Y entonces fue cuando me senté de espaldas a la puerta -pero apoyada en ella porque no quería separarme ni lo más mínimo.-, y las vi. La luz salía de ellas con tanta fuerza que tuve que cerrar los ojos la primera vez. Fue después de unos largos minutos y con la mano a modo de visera, cuando pude mirar y ver todas las ventanas que se habían abierto. No sé si llevaban días, horas o segundos, pero estaban allí, esperándome. Miré hacia la derecha y después hacia la izquierda, pero no había nadie más, nadie más en mi vida excepto yo misma y todas las posibilidades. Fui a levantarme para mirar por ellas, pero noté la puerta a mi espalda y me paré en seco. Alargué la mano derecha sin darme la vuelta, y cerré los ojos mientras la dejaba posada sobre aquella entrada que ahora era salida.
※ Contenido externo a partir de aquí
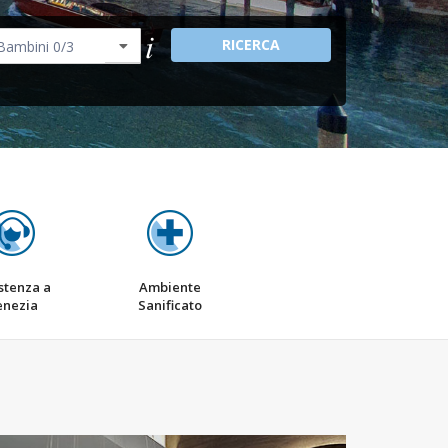
RICERCA
stenza a
Ambiente
enezia
Sanificato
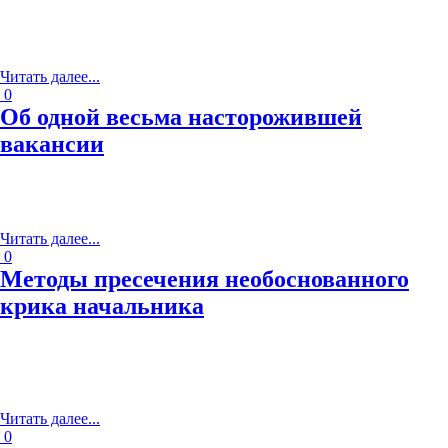
12 мая 2018 г.
Р
асскажу, что меня в жизни связывает с Полем Брэггом.
Немного персон из недалёкого прошлого, которых бы уважал
также непоколебимо…
Читать далее...
0
Об одной весьма насторожившей
вакансии
17 апреля 2018 г.
Т
о был период поиска работы в октябре 2015 г. За плечами
громоздился десяток исхоженных собеседований, и накануне
предстояло наведаться в ещё одну организацию…
Читать далее...
0
Методы пресечения необоснованного
крика начальника
28 февраля 2018 г.
Е
сли вам знакома следующая картина: когда внезапно,
без предупреждения и обоснования, к вам в кабинет врывается
начальник, человек, с которым вы в силу трудовой
обусловленности…
Читать далее...
0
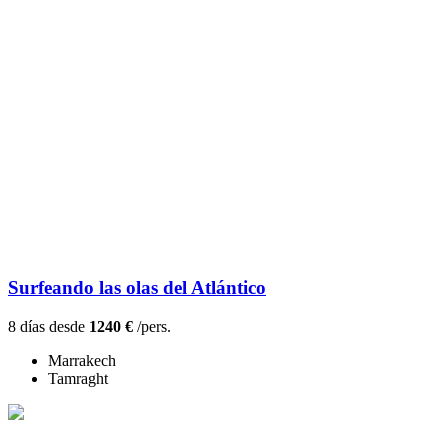
Surfeando las olas del Atlántico
8 días desde
1240 €
/pers.
Marrakech
Tamraght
Volví a llorar, porque entendí que quedarse en las puertas del pasado nos hace perder todas las oportunidades de las ventanas abiertas, nos deja estancados, en ese polvo de ayer grisáceo, en ese negro de no avanzar. Apreté las manos y me levanté de una vez antes de girarme y mirarla por última vez. Allí estaba, cerrada a cal y canto, con aquellos números, aquellos nombres, aquellos besos, risas, llantos. 
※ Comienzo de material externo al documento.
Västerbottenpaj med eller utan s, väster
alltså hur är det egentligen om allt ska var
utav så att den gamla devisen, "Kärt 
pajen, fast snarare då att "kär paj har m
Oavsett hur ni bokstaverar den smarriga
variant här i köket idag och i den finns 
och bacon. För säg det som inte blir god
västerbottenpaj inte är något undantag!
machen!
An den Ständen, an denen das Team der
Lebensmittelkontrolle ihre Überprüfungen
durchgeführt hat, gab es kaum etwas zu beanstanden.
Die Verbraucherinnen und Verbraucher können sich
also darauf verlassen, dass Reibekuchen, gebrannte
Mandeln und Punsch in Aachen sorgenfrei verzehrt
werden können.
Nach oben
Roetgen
Volví a acariciarla con ternura, incluso intenté pellizcarla para ver si podía quitar un trozo de madera y quedármelo como recuerdo, pero no fui capaz porque volví a deshacerme en lágrimas y a hacerme en nostalgia. Apreté fuerte los ojos intentando no ver la luz, pero yo nunca quise ser oscuridad así que terminé por abrirlos y alejarme lentamente.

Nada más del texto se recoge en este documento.